Il déboule au Festival d’Avignon avec une énergie à revendre pour y présenter sa première pièce, montée par l’un des plus talentueux metteurs en scène, Alain Sachs. Félix Radu est un jeune artiste belge qui écrit et interprète ses textes, et sa pièce « Rose et Massimo », déjà éditée, est déjà reprise au Petit Montparnasse en septembre. Disons-le d’emblée : cette histoire d’amour interprétée de manière extravagante, écrite dans une langue que ne renierait ni Musset, ni Molière, ni Rostand, ses aînés en littérature, nous cueille dès le début. Parce que dans cette histoire d’amour entre un garçon bohème, Massimo, et une princesse, Rose, il y a tout ce qui fait le sel de la vie, du théâtre et de la littérature : une romance rocambolesque comme les Fourberies de Scapin, une amitié masculine romantique à souhait, un absolu sentimental qui se nourrit de mots, comme Cyrano s’enivre d’alexandrins. Et surtout un texte qui revendique ouvertement et sans prétention ses références classiques ! Mais rassurez-vous, la pièce n’est pas en alexandrins, elle est jouée tambour battant par un quatuor de jeunes acteurs palpitants d’énergie : Lou Noérie, Hugo Lebreton, Lionel Nocentini et l’auteur lui-même. Les décors légers, paravents brodés dans le style champêtre, permettent aux comédiens acrobates de bondir avec la ferveur de jeunes premiers. On rit, on découvre éberlués les intrigues fomentées à la manière d’Alexandre Dumas pour faire obstacle au bonheur évident de nos deux tourtereaux qui rayonnent d’amour et de plaisir de jouer. Les jeunes en redemandent, preuve, si besoin était de le rappeler, que la passion du théâtre, des mots et de la littérature passe souvent par un intense plaisir d’acteurs et de liberté scénique.

Théâtre du Girasole, 15h45

Chaplin, 1939 : une reprise formidable

©Laurent Sabathé

L’auteur et metteur en scène Cliff Paillé et le comédien Romain Arnaud-Kneisky reviennent à Avignon cette année avec une création formidable qui met en scène Charlie Chaplin, son frère Sydney et son épouse l’actrice de cinéma Colette Godart en 1939, alors que Chaplin envisage les prémices du film Le Dictateur. Ce sera son plus grand succès commercial. Mais pour l’instant, Chaplin s’amuse avec des boulettes de papier, griffonne des dessins, tape à la machine en pensant à celui qui lui a volé sa fameuse moustache, Adolf Hitler, né à quatre jours d’intervalle du génial comédien.

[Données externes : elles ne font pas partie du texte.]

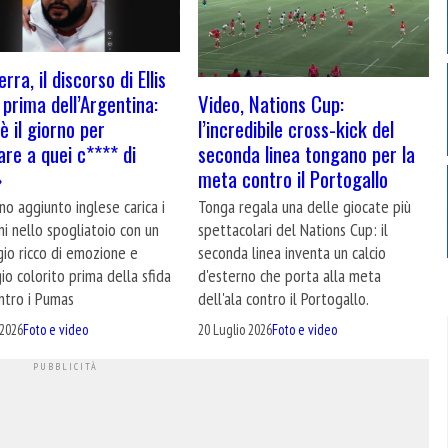
erra, il discorso di Ellis
Video, Nations Cup:
prima dell’Argentina:
l’incredibile cross-kick del
è il giorno per
seconda linea tongano per la
are a quei c**** di
meta contro il Portogallo
»
Tonga regala una delle giocate più
ano aggiunto inglese carica i
spettacolari del Nations Cup: il
i nello spogliatoio con un
seconda linea inventa un calcio
io ricco di emozione e
d'esterno che porta alla meta
io colorito prima della sfida
dell'ala contro il Portogallo.
ntro i Pumas
20 Luglio 2026
Foto e video
 2026
Foto e video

Les rumeurs de guerre font gronder l’armée allemande qui envahira la Pologne au mois de septembre, lors du début du tournage du film. Mais Chaplin, artiste visionnaire, créateur engagé, entend les discours du führer nazi dans ses injonctions hallucinées, lit la presse et se lance, au grand dam de son frangin Sydney, dans un projet en forme de défi démesuré : se payer la tête de Hitler en dénonçant, dans une fable au grotesque politique qui met en scène un petit barbier juif amnésique et le dictateur, tous deux joués par Chaplin, le danger imminent que court l’Europe. Romain Arnaud-Kreisky est époustouflant de justesse dans sa composition de Chaplin, grand enfant impatient bouillonnant d’idées, se jouant d’un frère protecteur et raisonnable -parfait Alexandre Cattez- et d’une épouse envahissante, incarnée par la subtile Swan Starosta. Les dialogues sont percutants, riches, nous plongeant dans cette tranche de vie d’un grand artiste au courage exemplaire, qui contribua à mobiliser les Américains dans leur soutien aux démocraties européennes.